Last updated April 12, 2019
With electronic gadgets on the rise in Ghana, worries have been growing over the resultant crisis in the ever increasing amounts of e-waste in the country. Despite the government enacting a law to try and control the importation of such devices into Ghana and curb the electronic waste crisis, critics say that those in power do not really have the will or the desire to stop it or to take the seriousness of the need for the recycling of old cell phones and other electronic items as seriously as it needs to be.
Emmanuel Dogbevi, who is a passionate advocate against the dumping of electronic waste, is one such critic. “We have a clear and present danger, a situation that calls for immediate, urgent, calculated action, and if the government is still talking about laws, what concrete action is on the ground to address the issue?” Dogbevi asks pertinently. “It’s not evident… we need serious public education to discourage Ghanians from patronizing old electronic consumer goods. People might think initially that they’re cheap but they’re not – they’re expensive in the long run.”

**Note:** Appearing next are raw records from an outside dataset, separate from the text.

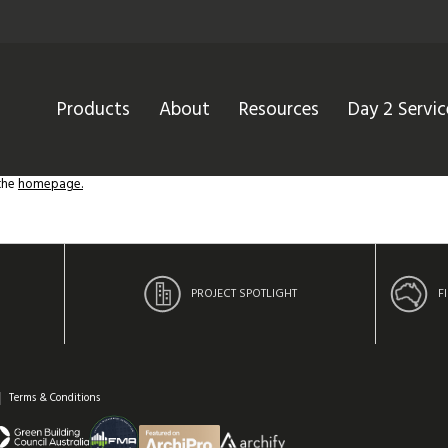
Products
About
Resources
Day 2 Servic
 the
homepage.
PROJECT SPOTLIGHT
F
Terms & Conditions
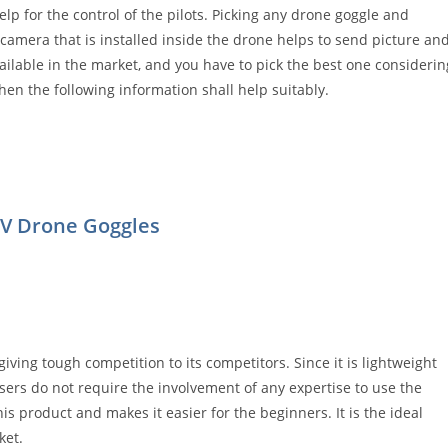
p for the control of the pilots. Picking any drone goggle and
e camera that is installed inside the drone helps to send picture an
vailable in the market, and you have to pick the best one considerin
hen the following information shall help suitably.
PV Drone Goggles
giving tough competition to its competitors. Since it is lightweight
users do not require the involvement of any expertise to use the
is product and makes it easier for the beginners. It is the ideal
ket.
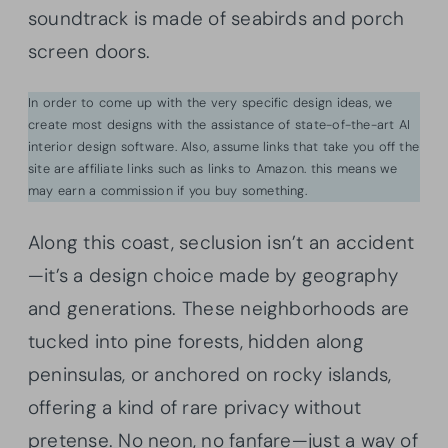
soundtrack is made of seabirds and porch
screen doors.
In order to come up with the very specific design ideas, we
create most designs with the assistance of state-of-the-art AI
interior design software. Also, assume links that take you off the
site are affiliate links such as links to Amazon. this means we
may earn a commission if you buy something.
Along this coast, seclusion isn’t an accident
—it’s a design choice made by geography
and generations. These neighborhoods are
tucked into pine forests, hidden along
peninsulas, or anchored on rocky islands,
offering a kind of rare privacy without
pretense. No neon, no fanfare—just a way of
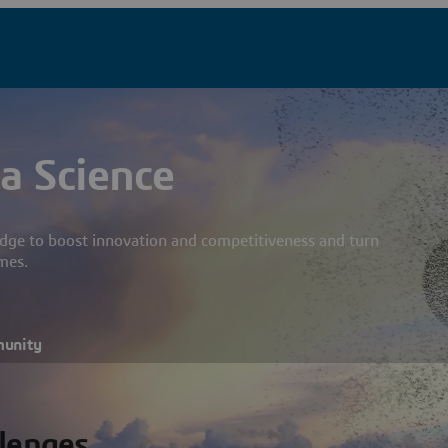
a Science
dge to boost innovation and competitiveness and turn
mes.
munity
llenges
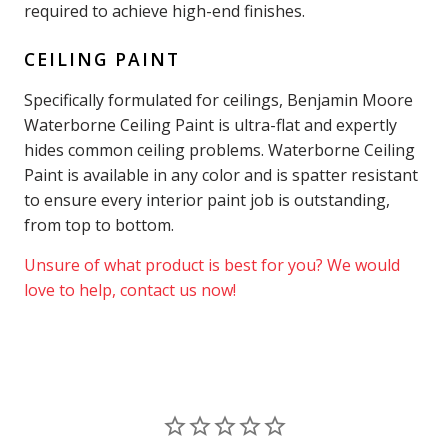
required to achieve high-end finishes.
CEILING PAINT
Specifically formulated for ceilings, Benjamin Moore
Waterborne Ceiling Paint is ultra-flat and expertly
hides common ceiling problems. Waterborne Ceiling
Paint is available in any color and is spatter resistant
to ensure every interior paint job is outstanding,
from top to bottom.
Unsure of what product is best for you? We would
love to help, contact us now!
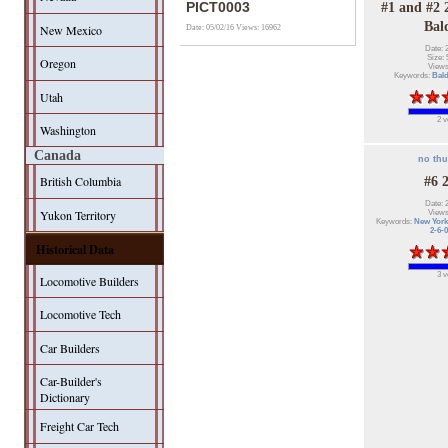
PICT0003
#1 and #2 
Bal
New Mexico
Date: 05/02/16
Views: 16962
Date: 
Size: 
Oregon
Views
Keywords:
Bal
Utah
2 v
Washington
Canada
no th
British Columbia
#6 
Date: 
Yukon Territory
Views
Keywords:
New York
2-6-0
Historical Data
3 v
Locomotive Builders
Locomotive Tech
Car Builders
Car-Builder's
Dictionary
Freight Car Tech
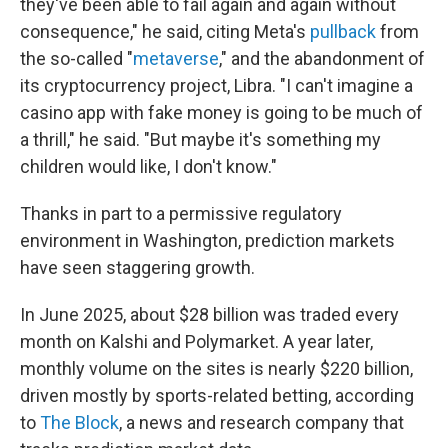
they've been able to fail again and again without
consequence," he said, citing Meta's
pullback
from
the so-called "
metaverse
," and the abandonment of
its cryptocurrency project, Libra. "I can't imagine a
casino app with fake money is going to be much of
a thrill," he said. "But maybe it's something my
children would like, I don't know."
Thanks in part to a permissive regulatory
environment in Washington, prediction markets
have seen staggering growth.
In June 2025, about $28 billion was traded every
month on Kalshi and Polymarket. A year later,
monthly volume on the sites is nearly $220 billion,
driven mostly by sports-related betting, according
to
The Block
, a news and research company that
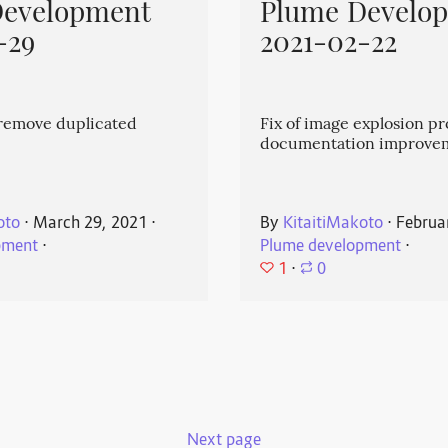
Development
Plume Develo
-29
2021-02-22
emove duplicated
Fix of image explosion p
documentation improve
oto
⋅
March 29, 2021
⋅
By
KitaitiMakoto
⋅
Februa
pment
⋅
Plume development
⋅
1
⋅
0
Next page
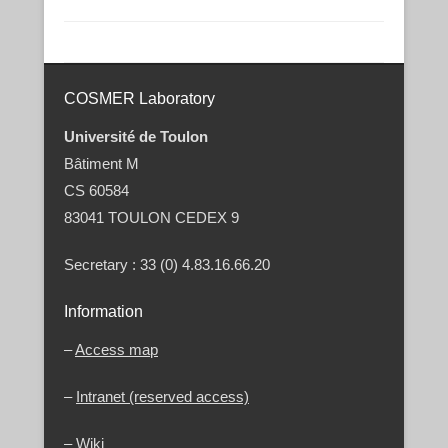
Post navigation
COSMER Laboratory
Université de Toulon
Bâtiment M
CS 60584
83041 TOULON CEDEX 9
Secretary : 33 (0) 4.83.16.66.20
Information
–
Access map
–
Intranet (reserved access)
–
Wiki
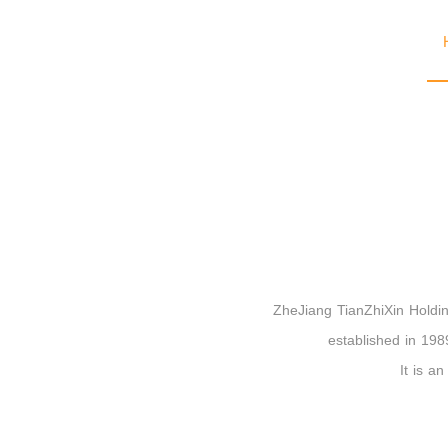
ZheJiang TianZhiXin Holding
established in 1989
It is a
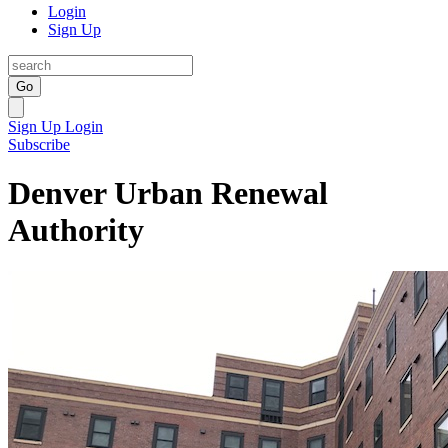
Login
Sign Up
Go
Sign Up
Login
Subscribe
Denver Urban Renewal
Authority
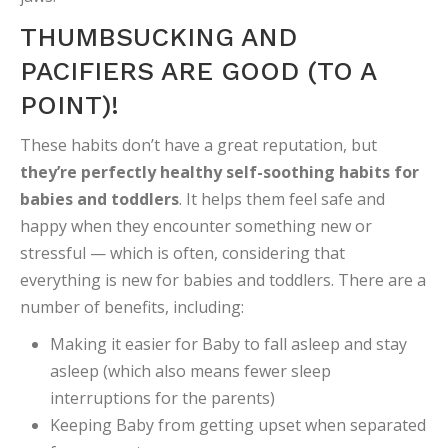
THUMBSUCKING AND
PACIFIERS ARE GOOD (TO A
POINT)!
These habits don’t have a great reputation, but
they’re perfectly healthy self-soothing habits for
babies and toddlers
. It helps them feel safe and
happy when they encounter something new or
stressful — which is often, considering that
everything is new for babies and toddlers. There are a
number of benefits, including:
Making it easier for Baby to fall asleep and stay
asleep (which also means fewer sleep
interruptions for the parents)
Keeping Baby from getting upset when separated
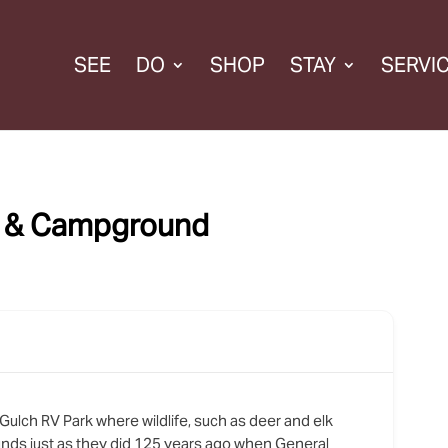
SEE
DO
SHOP
STAY
SERVI
k & Campground
ulch RV Park where wildlife, such as deer and elk
nds just as they did 125 years ago when General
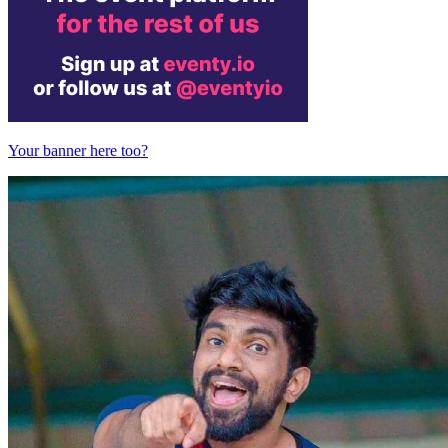
Your banner here too?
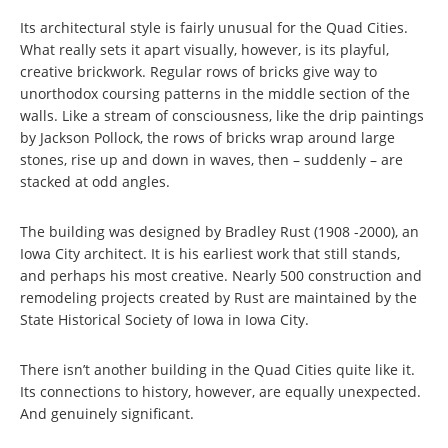
Its architectural style is fairly unusual for the Quad Cities.
What really sets it apart visually, however, is its playful,
creative brickwork. Regular rows of bricks give way to
unorthodox coursing patterns in the middle section of the
walls. Like a stream of consciousness, like the drip paintings
by Jackson Pollock, the rows of bricks wrap around large
stones, rise up and down in waves, then – suddenly – are
stacked at odd angles.
The building was designed by Bradley Rust (1908 -2000), an
Iowa City architect. It is his earliest work that still stands,
and perhaps his most creative. Nearly 500 construction and
remodeling projects created by Rust are maintained by the
State Historical Society of Iowa in Iowa City.
There isn’t another building in the Quad Cities quite like it.
Its connections to history, however, are equally unexpected.
And genuinely significant.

Not everyone in Ghana is in favor of the idea of a ban, with many finding the imports both inexpensive and of better quality than what are available locally, and others wanting quality checks rather than blanket bans. Others note that the government gains valuable revenue from the taxes on such imports. Dogbevi remains unconvinced however, noting “What is economic wellbeing when you don’t have an environment safe enough to exist and to have a healthy lifestyle?”